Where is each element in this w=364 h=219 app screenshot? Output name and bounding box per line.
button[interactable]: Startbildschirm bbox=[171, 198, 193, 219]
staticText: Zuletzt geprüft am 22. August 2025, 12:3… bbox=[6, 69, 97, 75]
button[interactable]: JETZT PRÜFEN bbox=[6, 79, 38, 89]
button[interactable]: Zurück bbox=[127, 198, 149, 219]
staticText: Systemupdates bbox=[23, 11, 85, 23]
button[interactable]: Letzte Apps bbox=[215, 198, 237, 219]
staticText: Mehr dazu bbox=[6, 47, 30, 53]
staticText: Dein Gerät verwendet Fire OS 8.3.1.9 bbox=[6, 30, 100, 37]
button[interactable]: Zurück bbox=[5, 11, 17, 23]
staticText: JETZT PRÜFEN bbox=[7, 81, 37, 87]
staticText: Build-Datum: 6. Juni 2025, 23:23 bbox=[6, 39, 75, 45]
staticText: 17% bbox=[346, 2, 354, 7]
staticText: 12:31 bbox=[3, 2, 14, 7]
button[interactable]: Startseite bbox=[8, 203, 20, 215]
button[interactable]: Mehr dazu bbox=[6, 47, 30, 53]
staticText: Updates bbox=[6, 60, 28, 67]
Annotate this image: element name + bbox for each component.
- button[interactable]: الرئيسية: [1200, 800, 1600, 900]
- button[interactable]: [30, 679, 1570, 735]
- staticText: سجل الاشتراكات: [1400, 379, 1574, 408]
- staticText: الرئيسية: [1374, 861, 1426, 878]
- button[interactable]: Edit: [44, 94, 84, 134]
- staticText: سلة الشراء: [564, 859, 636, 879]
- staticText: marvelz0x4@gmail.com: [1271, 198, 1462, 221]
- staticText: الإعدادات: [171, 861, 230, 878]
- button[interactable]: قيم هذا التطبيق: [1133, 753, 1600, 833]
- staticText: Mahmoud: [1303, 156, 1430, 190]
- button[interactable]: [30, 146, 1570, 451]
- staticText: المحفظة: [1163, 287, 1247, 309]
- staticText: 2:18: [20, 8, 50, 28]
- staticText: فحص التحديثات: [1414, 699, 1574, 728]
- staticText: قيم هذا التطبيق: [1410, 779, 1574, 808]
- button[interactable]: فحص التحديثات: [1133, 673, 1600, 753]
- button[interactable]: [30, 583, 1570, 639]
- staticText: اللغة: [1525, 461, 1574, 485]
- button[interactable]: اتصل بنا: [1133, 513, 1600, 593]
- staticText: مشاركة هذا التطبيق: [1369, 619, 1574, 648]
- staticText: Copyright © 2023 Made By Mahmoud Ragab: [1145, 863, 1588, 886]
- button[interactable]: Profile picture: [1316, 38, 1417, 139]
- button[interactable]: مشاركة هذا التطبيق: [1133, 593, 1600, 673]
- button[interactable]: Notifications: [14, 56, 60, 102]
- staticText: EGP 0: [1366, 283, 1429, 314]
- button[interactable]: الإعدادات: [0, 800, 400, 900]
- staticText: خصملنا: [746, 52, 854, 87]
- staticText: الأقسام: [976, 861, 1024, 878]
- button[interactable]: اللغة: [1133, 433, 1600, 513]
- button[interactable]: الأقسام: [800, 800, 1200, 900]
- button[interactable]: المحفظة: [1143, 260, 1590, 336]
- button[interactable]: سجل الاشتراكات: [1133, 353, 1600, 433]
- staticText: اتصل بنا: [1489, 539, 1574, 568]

▸ Goal of the exercise: Mind each word and retype the entire listing above.

▸ Exercise solution:
Where is each element in this w=364 h=219 app screenshot? Output name and bounding box per line.
button[interactable]: Startbildschirm bbox=[171, 198, 193, 219]
staticText: Zuletzt geprüft am 22. August 2025, 12:3… bbox=[6, 69, 97, 75]
button[interactable]: JETZT PRÜFEN bbox=[6, 79, 38, 89]
button[interactable]: Zurück bbox=[127, 198, 149, 219]
staticText: Systemupdates bbox=[23, 11, 85, 23]
button[interactable]: Letzte Apps bbox=[215, 198, 237, 219]
staticText: Mehr dazu bbox=[6, 47, 30, 53]
staticText: Dein Gerät verwendet Fire OS 8.3.1.9 bbox=[6, 30, 100, 37]
button[interactable]: Zurück bbox=[5, 11, 17, 23]
staticText: JETZT PRÜFEN bbox=[7, 81, 37, 87]
staticText: Build-Datum: 6. Juni 2025, 23:23 bbox=[6, 39, 75, 45]
staticText: 17% bbox=[346, 2, 354, 7]
staticText: 12:31 bbox=[3, 2, 14, 7]
button[interactable]: Startseite bbox=[8, 203, 20, 215]
button[interactable]: Mehr dazu bbox=[6, 47, 30, 53]
staticText: Updates bbox=[6, 60, 28, 67]
Annotate this image: element name + bbox for each component.
- button[interactable]: الرئيسية: [1200, 800, 1600, 900]
- button[interactable]: [30, 679, 1570, 735]
- staticText: سجل الاشتراكات: [1400, 379, 1574, 408]
- staticText: الرئيسية: [1374, 861, 1426, 878]
- button[interactable]: Edit: [44, 94, 84, 134]
- staticText: سلة الشراء: [564, 859, 636, 879]
- staticText: marvelz0x4@gmail.com: [1271, 198, 1462, 221]
- staticText: الإعدادات: [171, 861, 230, 878]
- button[interactable]: قيم هذا التطبيق: [1133, 753, 1600, 833]
- staticText: Mahmoud: [1303, 156, 1430, 190]
- button[interactable]: [30, 146, 1570, 451]
- staticText: المحفظة: [1163, 287, 1247, 309]
- staticText: 2:18: [20, 8, 50, 28]
- staticText: فحص التحديثات: [1414, 699, 1574, 728]
- staticText: قيم هذا التطبيق: [1410, 779, 1574, 808]
- button[interactable]: فحص التحديثات: [1133, 673, 1600, 753]
- button[interactable]: [30, 583, 1570, 639]
- staticText: اللغة: [1525, 461, 1574, 485]
- button[interactable]: اتصل بنا: [1133, 513, 1600, 593]
- staticText: مشاركة هذا التطبيق: [1369, 619, 1574, 648]
- staticText: Copyright © 2023 Made By Mahmoud Ragab: [1145, 863, 1588, 886]
- button[interactable]: Profile picture: [1316, 38, 1417, 139]
- button[interactable]: مشاركة هذا التطبيق: [1133, 593, 1600, 673]
- button[interactable]: Notifications: [14, 56, 60, 102]
- staticText: EGP 0: [1366, 283, 1429, 314]
- button[interactable]: الإعدادات: [0, 800, 400, 900]
- staticText: خصملنا: [746, 52, 854, 87]
- staticText: الأقسام: [976, 861, 1024, 878]
- button[interactable]: اللغة: [1133, 433, 1600, 513]
- button[interactable]: الأقسام: [800, 800, 1200, 900]
- button[interactable]: المحفظة: [1143, 260, 1590, 336]
- button[interactable]: سجل الاشتراكات: [1133, 353, 1600, 433]
- staticText: اتصل بنا: [1489, 539, 1574, 568]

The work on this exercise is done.